Two particles of equal masses (m = 5.5x10-15 kg) are released from rest with a distance between them is equal to 1 m. If particle A has a charge of 12 μC and particle B has a charge of 60 μC, what is the speed of particle B at the instant when the particles are 3m apart?

Answer 1

To solve this problem it is necessary to resort to the energy conservation equations, both kinetic and electrical.

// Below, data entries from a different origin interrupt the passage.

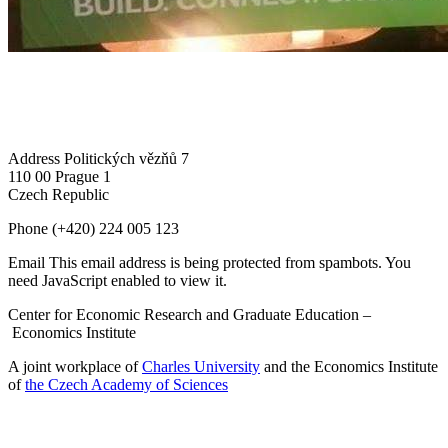
Address
Politických vězňů 7
110 00 Prague 1
Czech Republic
Phone
(+420) 224 005 123
Email
This email address is being protected from spambots. You
need JavaScript enabled to view it.
Center for Economic Research and Graduate Education –
Economics Institute
A joint workplace of
Charles University
and the Economics Institute
of
the Czech Academy of Sciences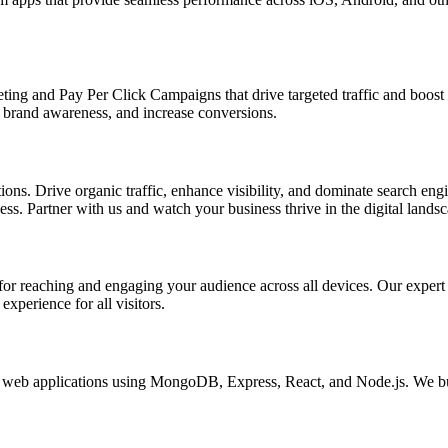
ing and Pay Per Click Campaigns that drive targeted traffic and boost yo
brand awareness, and increase conversions.
s. Drive organic traffic, enhance visibility, and dominate search engin
s. Partner with us and watch your business thrive in the digital landsc
l for reaching and engaging your audience across all devices. Our exper
xperience for all visitors.
eb applications using MongoDB, Express, React, and Node.js. We buil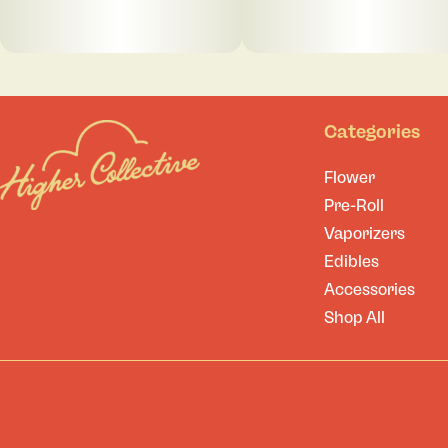
Categories
Flower
Pre-Roll
Vaporizers
Edibles
Accessories
Shop All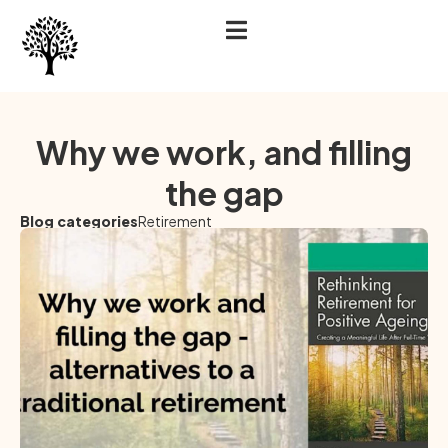
Why we work, and filling
the gap
Blog categories
Retirement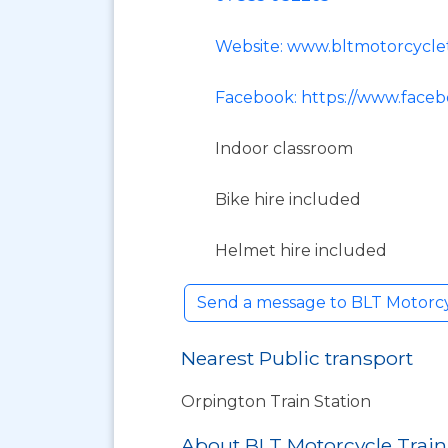
Website: www.bltmotorcyclet
Facebook: https://www.faceb
Indoor classroom
Bike hire included
Helmet hire included
Send a message to BLT Motorcy
Nearest Public transport
Orpington Train Station
About BLT Motorcycle Trai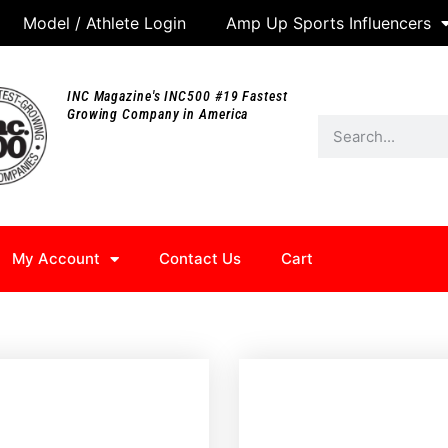
Model / Athlete Login
Amp Up Sports Influencers
INC Magazine's INC500 #19 Fastest
Growing Company in America
My Account
Contact Us
Cart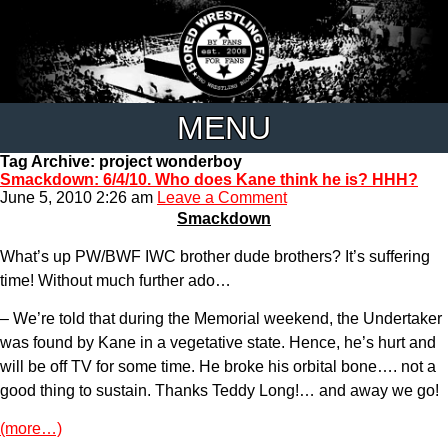
MENU
Tag Archive: project wonderboy
Smackdown: 6/4/10. Who does Kane think he is? HHH?
June 5, 2010 2:26 am
Leave a Comment
Smackdown
What’s up PW/BWF IWC brother dude brothers? It’s suffering
time! Without much further ado…
– We’re told that during the Memorial weekend, the Undertaker
was found by Kane in a vegetative state. Hence, he’s hurt and
will be off TV for some time. He broke his orbital bone…. not a
good thing to sustain. Thanks Teddy Long!… and away we go!
(more…)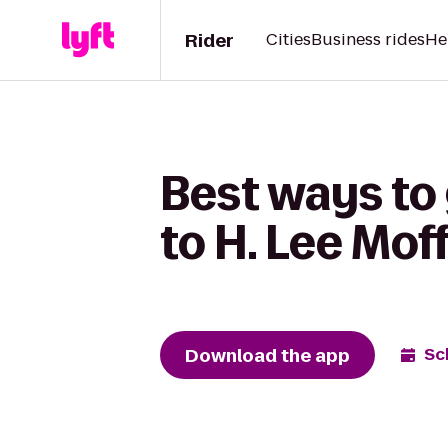
Rider
Cities
Business rides
He
Best ways to
to H. Lee Mof
Download the app
Sc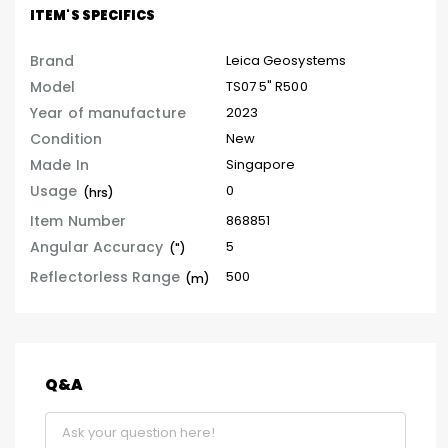
ITEM'S SPECIFICS
Brand
Leica Geosystems
Model
TS07 5" R500
Year of manufacture
2023
Condition
New
Made In
Singapore
Usage
0
(hrs)
Item Number
868851
Angular Accuracy
5
(")
Reflectorless Range
500
(m)
Q&A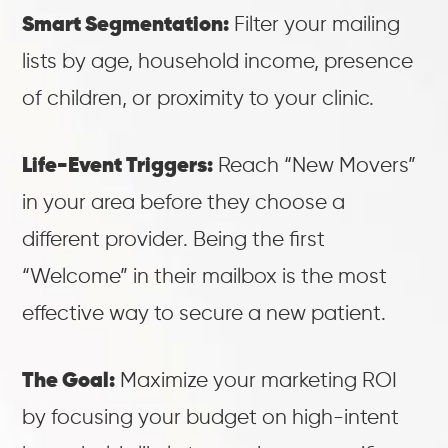
Smart Segmentation:
Filter your mailing
lists by age, household income, presence
of children, or proximity to your clinic.
Life-Event Triggers:
Reach “New Movers”
in your area before they choose a
different provider. Being the first
“Welcome” in their mailbox is the most
effective way to secure a new patient.
The Goal:
Maximize your marketing ROI
by focusing your budget on high-intent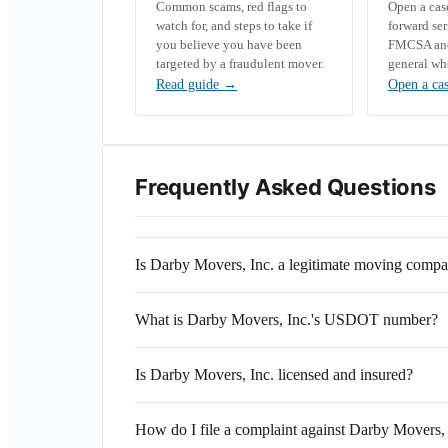
Common scams, red flags to
Open a ca
watch for, and steps to take if
forward se
you believe you have been
FMCSA and 
targeted by a fraudulent mover.
general wh
Read guide
→
Open a ca
Frequently Asked Questions
Is Darby Movers, Inc. a legitimate moving comp
What is Darby Movers, Inc.'s USDOT number?
Is Darby Movers, Inc. licensed and insured?
How do I file a complaint against Darby Movers, 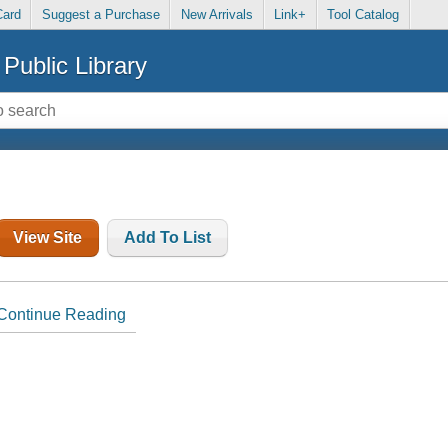
Card
Suggest a Purchase
New Arrivals
Link+
Tool Catalog
Public Library
View Site
Add To List
Continue Reading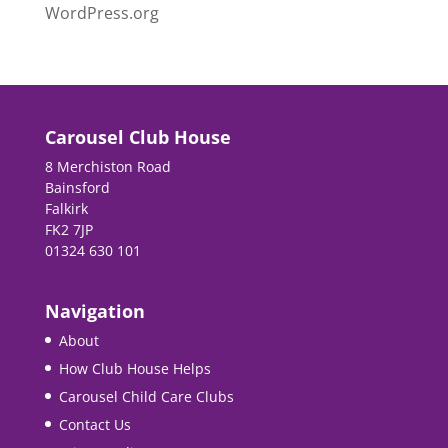
WordPress.org
Carousel Club House
8 Merchiston Road
Bainsford
Falkirk
FK2 7JP
01324 630 101
Navigation
About
How Club House Helps
Carousel Child Care Clubs
Contact Us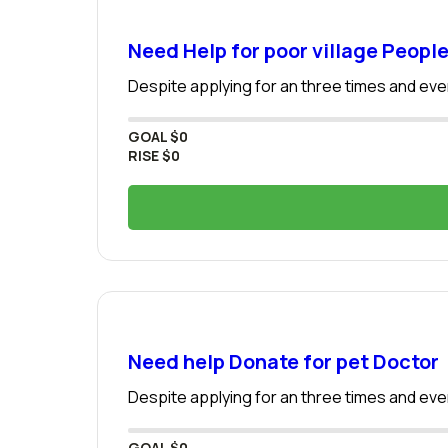
Need Help for poor village Peopl
Despite applying for an three times and even
GOAL
$0
RISE
$0
Need help Donate for pet Doctor
Despite applying for an three times and even
GOAL
$0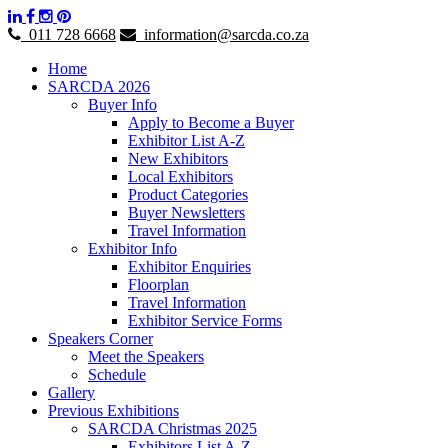
011 728 6668
information@sarcda.co.za
Home
SARCDA 2026
Buyer Info
Apply to Become a Buyer
Exhibitor List A-Z
New Exhibitors
Local Exhibitors
Product Categories
Buyer Newsletters
Travel Information
Exhibitor Info
Exhibitor Enquiries
Floorplan
Travel Information
Exhibitor Service Forms
Speakers Corner
Meet the Speakers
Schedule
Gallery
Previous Exhibitions
SARCDA Christmas 2025
Exhibitors List A-Z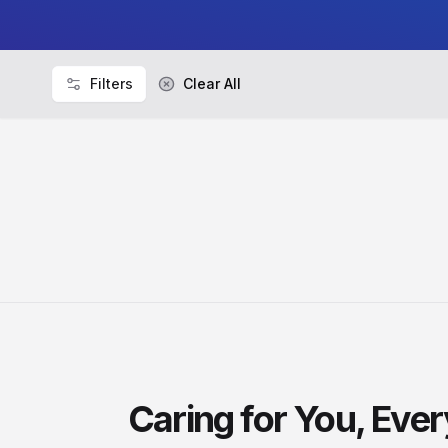
Filters
Clear All
Caring for You, Eve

By Coulomb's law, electrical energy is defined as

`EE = (kq_1q_2)/(d)`

Where,

EE = Electrostatic potential energy

q= charge

d = distance between the charged particles

k = Coulomb's law constant

While kinetic energy is defined as

`KE = (1)/(2) mv^2`

Where,

m= mass

v = velocity

There by conservation of energy we have that

EE= KE

There is not Initial kinetic energy, then

`(kq_1q_2)/(d)-(kq_1q_2)/(d') = 2*(1)/(2)mv_f^2`

`(kq_1q_2)/(d)-(kq_1q_2)/(d') = mv_f^2`

`v_f^2= ((kq_1q_2)/(d)-(kq_1q_2)/(d') )/(m)`

`v_f = \sqrt{((kq_1q_2)/(d)-(kq_1q_2)/(d'))/(m)}`

Replacing with our values we have,

`v_f = \sqrt{(((9*10^9)(12*10^(-6))(60*10^(-6)))/(1)-((9*10^9)(12*10^(-6))(60*10^(-6)))/(3))/(5.50*10^(-15))}`

`v_f = 2.802*10^7m/s`

Therefore the speed of particle B at the instat when the particles are 3m apart is
`2.802*10^7m/s`